On a sunny morning in Nervous Nellie’s kitchen, cooks Emma Merritt and Patty Heanssler are up to their elbows in blueberry jam.
“We work all winter for summer and all summer for Christmas,” Patty explained.
Although the Deer Isle company is called Nervous Nellie’s Jams and Jellies, toast toppings are just one facet of Sunshine Road establishment. Owners Peter and Anne Beerits also maintain a store, a café and a sculpture garden of sorts.
Anne, a native of Morristown, N.J., oversees the jelly making and most of the day-to-day operations, while Peter, who hails from Radnor, Pa., creates the recipes and the ever-expanding Nellieville.
The whimsical Wild West-style town consists of one- and two-story wooden structures that Peter built. The dwellings are inhabited by life-size characters and feature props created by the sculptor.

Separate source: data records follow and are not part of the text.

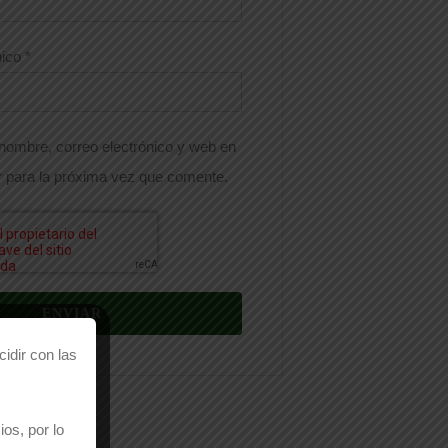
nico
*
nombre, correo electrónico y web en
 para la próxima vez que comente.
idir con las
os, por lo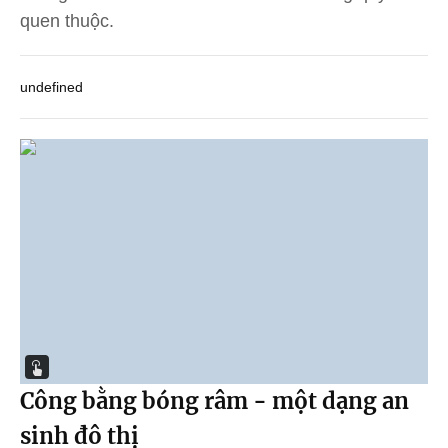
quen thuộc.
undefined
Công bằng bóng râm - một dạng an
sinh đô thị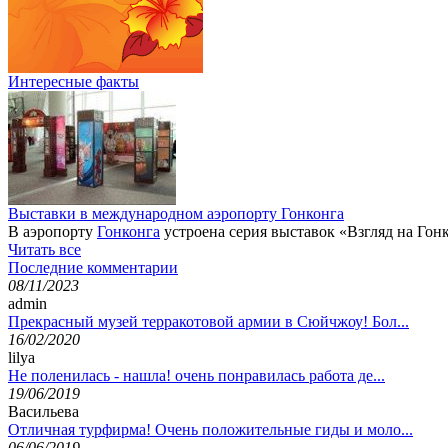
Интересные факты
Выставки в международном аэропорту Гонконга
В аэропорту
Гонконга
устроена серия выставок «Взгляд на Гонк
Читать все
Последние комментарии
08/11/2023
admin
Прекрасный музей терракотовой армии в Сюйчжоу! Бол...
16/02/2020
lilya
Не поленилась - нашла! очень понравилась работа де...
19/06/2019
Васильева
Отличная турфирма! Очень положительные гиды и моло...
06/06/2019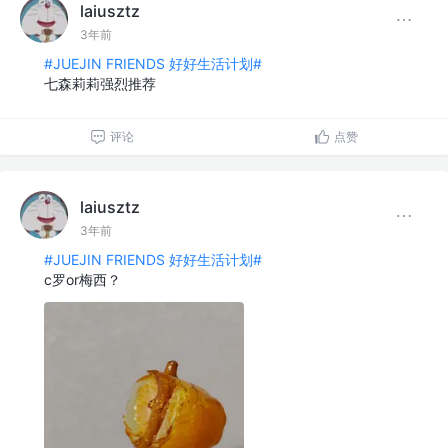
laiusztz
3年前
#JUEJIN FRIENDS 好好生活计划#
七森莉莉强烈推荐
评论
点赞
laiusztz
3年前
#JUEJIN FRIENDS 好好生活计划#
c罗or梅西？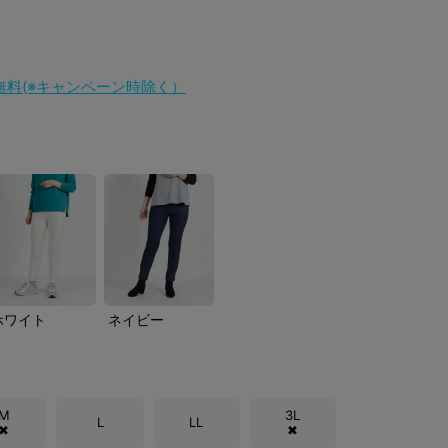
料無料(※キャンペーン時除く）
ホワイト
ネイビー
M
3L
L
LL
✖
✖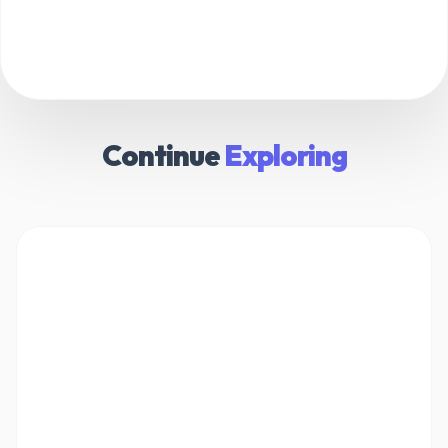
Continue
Exploring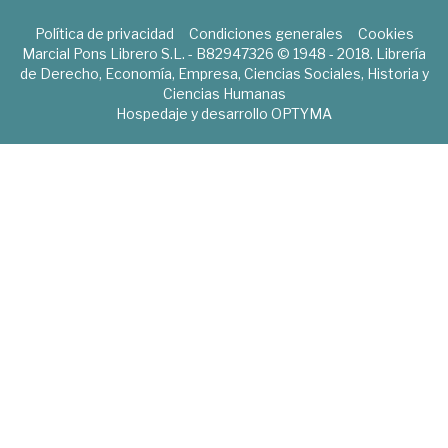
Política de privacidad
Condiciones generales
Cookies
Marcial Pons Librero S.L. - B82947326 © 1948 - 2018. Librería
de Derecho, Economía, Empresa, Ciencias Sociales, Historia y
Ciencias Humanas
Hospedaje y desarrollo
OPTYMA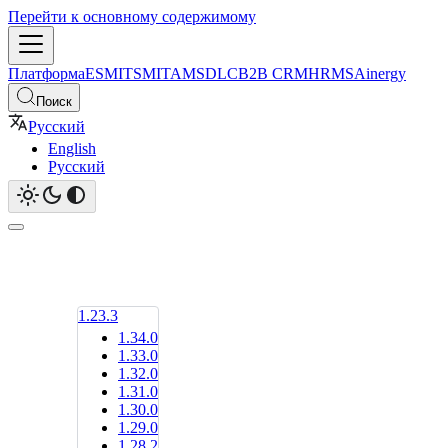
Перейти к основному содержимому
Платформа
ESM
ITSM
ITAM
SDLC
B2B CRM
HRMS
Ainergy
Поиск
Русский
English
Русский
1.23.3
1.34.0
1.33.0
1.32.0
1.31.0
1.30.0
1.29.0
1.28.2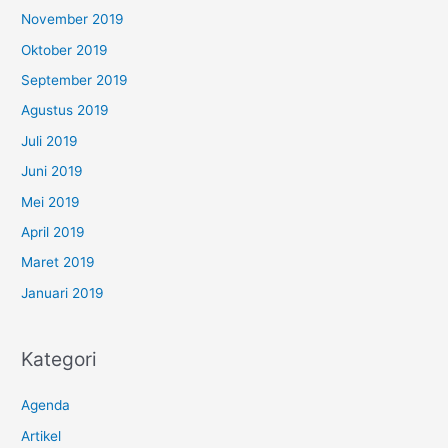
November 2019
Oktober 2019
September 2019
Agustus 2019
Juli 2019
Juni 2019
Mei 2019
April 2019
Maret 2019
Januari 2019
Kategori
Agenda
Artikel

Nellieville, for instance, even has its own jail with real bars from Lewiston jail cells. The hotel room has a working piano.
In Nervous Nellie’s actual store, visitors can sample every flavor of the 15 different jams, jellies, chutneys and marmalades. The choices are wide-ranging from mango chutney and hot pepper jelly to blueberry ginger conserve and Sunshine Road marmalade. Maine-made crafts also are sold.
After shopping, customers can pop in the café in the back of the store to enjoy a cup of coffee or warm scone at one of the cheerful light blue or green tables.
Patti, who lives in the Deer Isle village of Sunshine, has cooked at Nervous Nellie’s for close to 20 years. She has one son, Joe, who, incidentally, is dating Emma. That’s how Emma came to work there last spring.
The couple are proud that 90 percent of all their products are sold either in their store, by phone or online rather than shipped wholesale.
“We’ve never wanted to make a killing in the jam world,” Anne said. “The objective has never been fame and riches. It’s more about creating a livelihood that is fun and sustainable, both for us and our employees.”
“Jelly” is the term used in the company name, but Nervous Nellie’s sells mostly jams, conserves and chutneys. While a jelly is made with fruit juice, jams are made with whole fruit. Conserves are made with multiple fruits, and chutneys, more savory than sweet, contain vinegar and spices.
Peter develops all the recipes, which are typed — with scatterings of hand-scrawled notes in the margins — and stuck in laminated pouches that live on a clipboard in the kitchen.
Patty and Emma take it from there. A batch of jam takes two days to make. On the first day, the cooks boil the proper fruit and sugar together and then set it aside until the next day, when they add any other ingredients and mix it all together in the 5-gallon kettle.
Nervous Nellie’s uses as much Maine fruit as possible, including blueberries, strawberries, cranberries and raspberries.
Once it has been boiled properly — about 20 minutes in the kettle — it is transferred to a hot plate to stay toasty while it is jarred. Heanssler dips a pitcher into the kettle and fills the jars one by one.
Together, the cooks produce about 300 jars of jam, conserve or chutney per day, four days a week.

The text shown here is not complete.